Took a quickshot. Here is both, tape and screw version of Iris:









Sorry for bad quality, was in hurry to work and used N900.


----------



## Goldigger (Nov 6, 2009)

Gobi said:


> You can order it from Ledil, use code LK122 on field "Other ordering information".
> It was 29€ + VAT and shipping.
> 
> Took a quickshot. Here is both, tape and screw version of Iris:
> ...


Thanks Gobi 
Any chance of a beam shot please?


----------



## Gobi (Dec 12, 2010)

Goldigger said:


> Thanks Gobi
> Any chance of a beam shot please?


Sorry, but can't do that.  My Cutter XM-L order state just changed from B/O to Shipped and georges H6Flex is on it's way.

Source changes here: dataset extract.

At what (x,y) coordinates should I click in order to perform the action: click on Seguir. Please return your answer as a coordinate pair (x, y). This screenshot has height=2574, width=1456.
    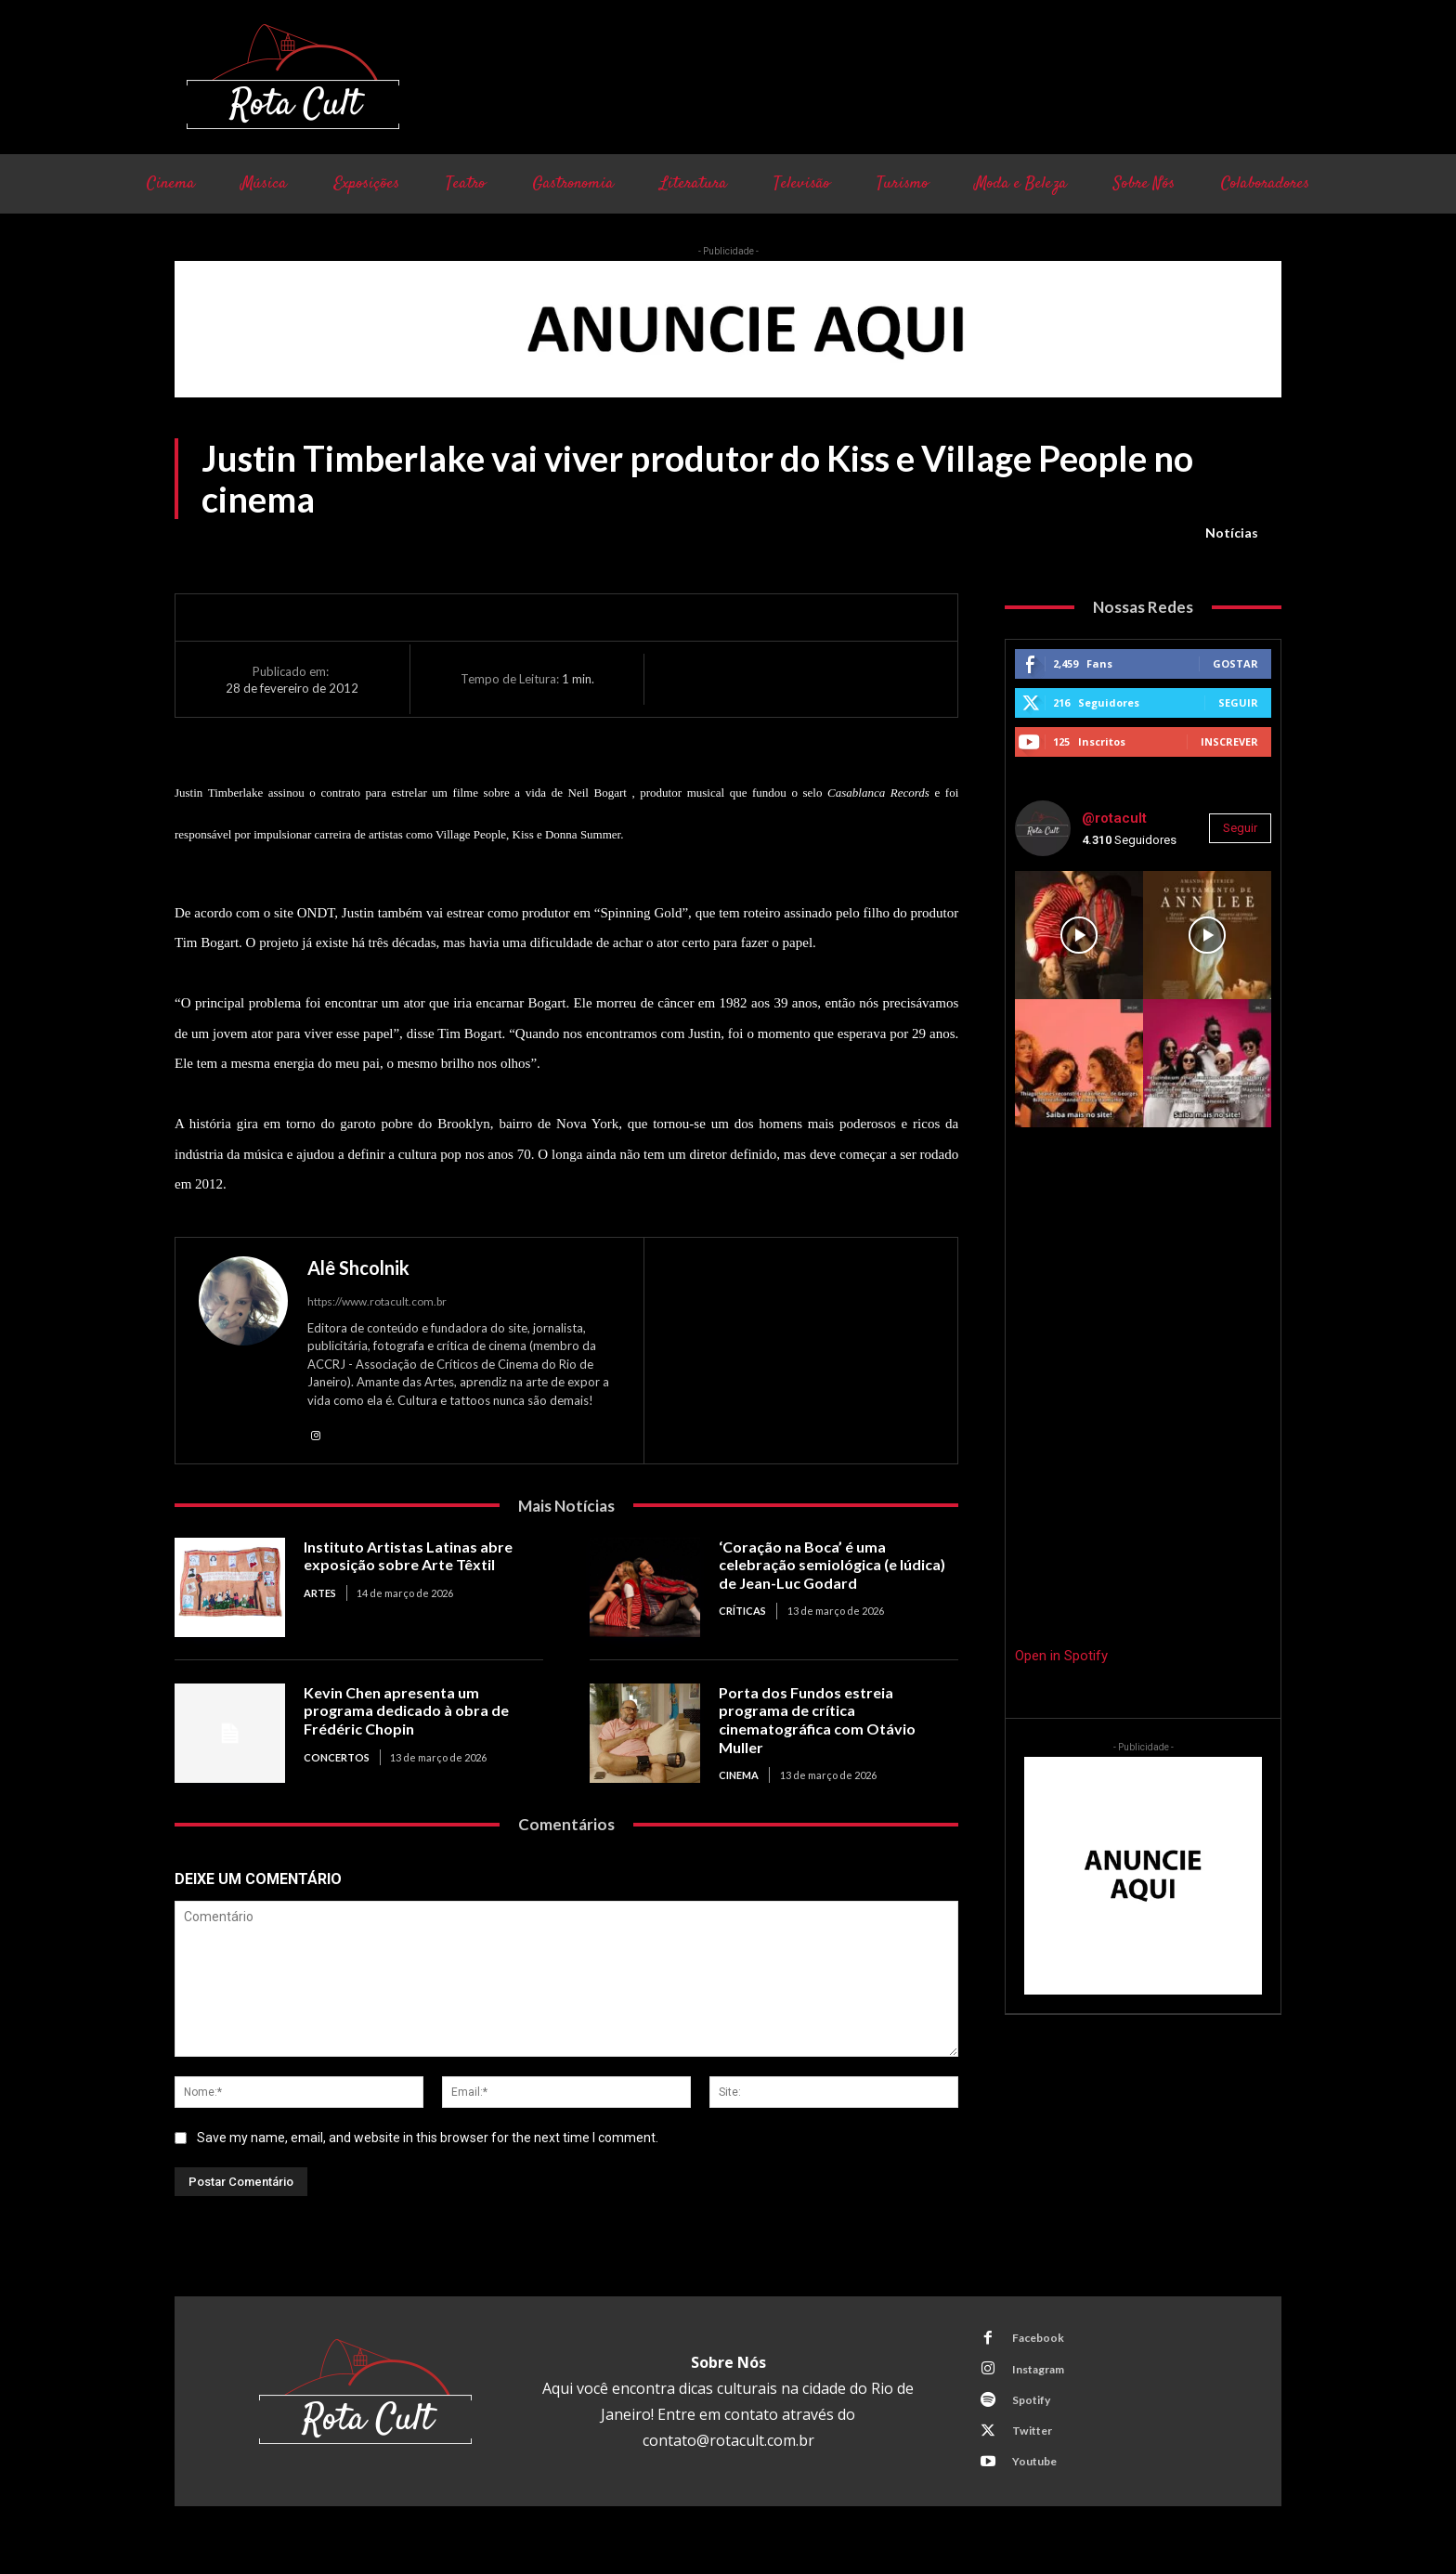     Looking at the image, I should click on (1238, 702).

So prob will go to next year. 
Going to have a chat with the CNC machinist on holidays. I'm going to bribe him with some metal working tools and tool bits.


----------



## Goldigger (Nov 6, 2009)

Gobi said:


> Sorry, but can't do that.  My Cutter XM-L order state just changed from B/O to Shipped and georges H6Flex is on it's way. So prob will go to next year.
> Going to have a chat with the CNC machinist on holidays. I'm going to bribe him with some metal working tools and tool bits.


Ok no problem, I can wait till then.. I find sweets work well as bribes..
If there old boys werthers originals should do the trick


----------